As I write this we are in the small marina in Nazare. An easy place to dismiss and not want to stay based on the marina. Marina is very small, smallest we have been in and looks very tatty and neglected. It is right next to the fishing fleet but there is surprisingly little wash. The surrounding area looks scrubby and industrial. The marina itself, is as the guides say, extremely protected from the weather. We arrived in fog and from what we could see little made us want to stay longer than necessary. However, Alec and his friend Dodi came to chat to us not long after we arrived. Alec, English chap, has been here for many years and has applied to take over the pontoons. There are a number of boats here for the long term having arrived and loved it.
I’m not keen on the stray dogs that are about although they are “no problem” that is if you are not jogging, on a bike or another dog.
We walked into Nazare town on Monday which is a fair walk from the marina.
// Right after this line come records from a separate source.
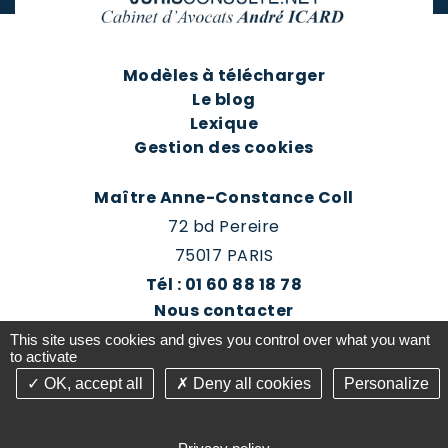
Modèles à télécharger
Le blog
Lexique
Gestion des cookies
Maître Anne-Constance Coll
72 bd Pereire
75017 PARIS
Tél : 01 60 88 18 78
Nous contacter
Prendre rendez-vous
This site uses cookies and gives you control over what you want
Espace client du cabinet
to activate
OK, accept all
Deny all cookies
Personalize
©2016-26 Jurisconsulte - Tous droits réservés -
Conception Absolute Communication & Création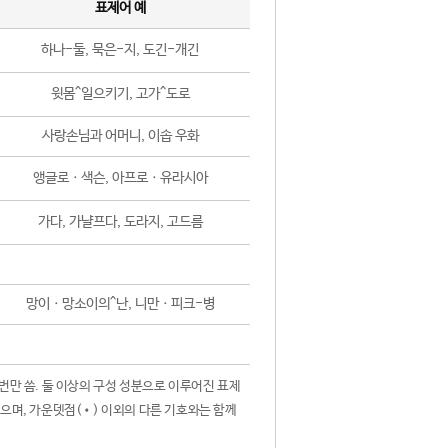
표제어 예
하나-둘, 묵은-지, 도긴-개긴
윗몸^일으키기, 고가^도로
사랑손님과 어머니, 이솝 우화
앵글로ㆍ색슨, 아프로ㆍ유라시아
가다, 가냘프다, 도라지, 고드름
망이ㆍ망소이의^난, 니만ㆍ피크-병
 번만 씀. 둘 이상의 구성 성분으로 이루어진 표제
않으며, 가운뎃점(•) 이외의 다른 기호와는 함께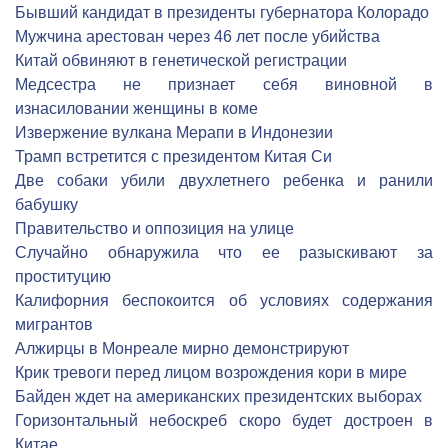
Бывший кандидат в президенты губернатора Колорадо
Мужчина арестован через 46 лет после убийства
Китай обвиняют в генетической регистрации
Медсестра не признает себя виновной в
изнасиловании женщины в коме
Извержение вулкана Мерапи в Индонезии
Трамп встретится с президентом Китая Си
Две собаки убили двухлетнего ребенка и ранили
бабушку
Правительство и оппозиция на улице
Cлучайно обнаружила что ее разыскивают за
проституцию
Калифорния беспокоится об условиях содержания
мигрантов
Алжирцы в Монреале мирно демонстрируют
Крик тревоги перед лицом возрождения кори в мире
Байден ждет на американских президентских выборах
Горизонтальный небоскреб скоро будет достроен в
Китае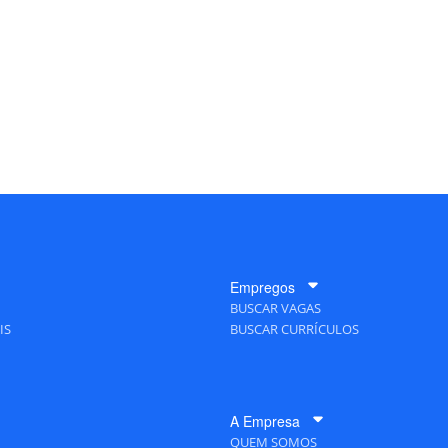
Empregos
BUSCAR VAGAS
IS
BUSCAR CURRÍCULOS
A Empresa
QUEM SOMOS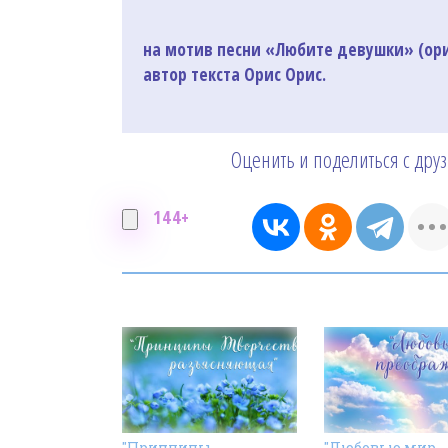
на мотив песни «Любите девушки» (ориг
автор текста Орис Орис.
Оценить и поделиться с дру
144+
"Принципы
"Любовью мир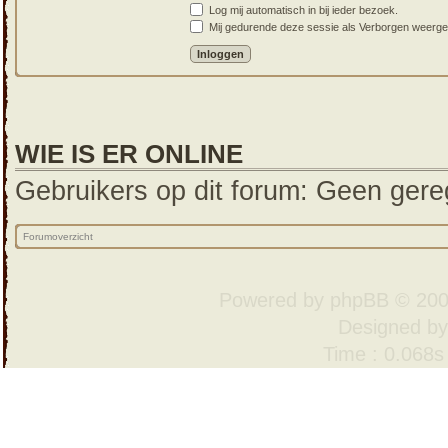
Log mij automatisch in bij ieder bezoek.
Mij gedurende deze sessie als Verborgen weergeven
WIE IS ER ONLINE
Gebruikers op dit forum: Geen gereg
Forumoverzicht
Powered by
phpBB
© 200
Designed b
Time : 0.068s 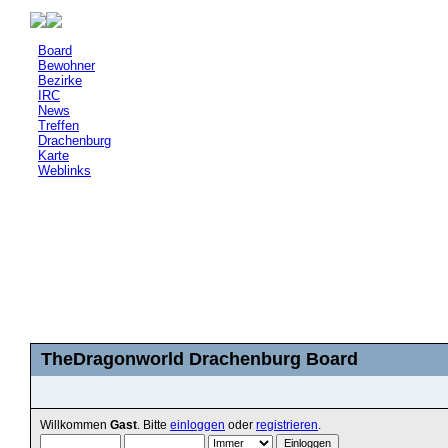
Board
Bewohner
Bezirke
IRC
News
Treffen
Drachenburg
Karte
Weblinks
TheDragonworld Drachenburg Board
Willkommen
Gast
. Bitte
einloggen
oder
registrieren
.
We walked along the seafront and it has a huge long beach and lots of tourist tat shops and cafes, bars and restaurants along the sea front as you would expect in any tourist resort. It wasn’t like “Blackpool on steroids” which is one persons opinion, certainly not in the day. I love to see people of all ages taking to the beach with their chairs, wind breaks and picnics. We see a lot of quite elderly ladies on their own just sticking a chair on the beach and sitting with their skirt up on their knees or paddling in the waters edge. In Nazare you can only swim with a green flag, paddle with an orange flag or stay clear of the water completely with a red flag. Today was a green flag day. There are loads of old ladies out to try and get people to rent rooms. It is obviously a managed business of sorts as they were all wearing what looked like an identification/license badge. It was like running the gauntlet of restaurant fluffers (you know those people who are stopping you to try to get you to eat at their place). Old lady fluffers – haha.
We walked to the cliff at the other end of the town and took the funicular train up the cliff to the village, Sitio, at the top. The view down and across Nazare is phenomenal. We had a bit of a mooch and a walk to the lighthouse. Nazare is the holder of the largest wave ever surfed and most photos of this are from the lighthouse on the top. Bizarely even while there are massive waves, the harbour itself is still accessible due to a deep ravine that runs directly to it. Not that I’d want to try it. Alec and Dodi said that while they were watching the surfers, a small yacht came out of the harbour and ended up riding up one of the massive waves, once he’d cleared the entrance. He changed his mind and went back in!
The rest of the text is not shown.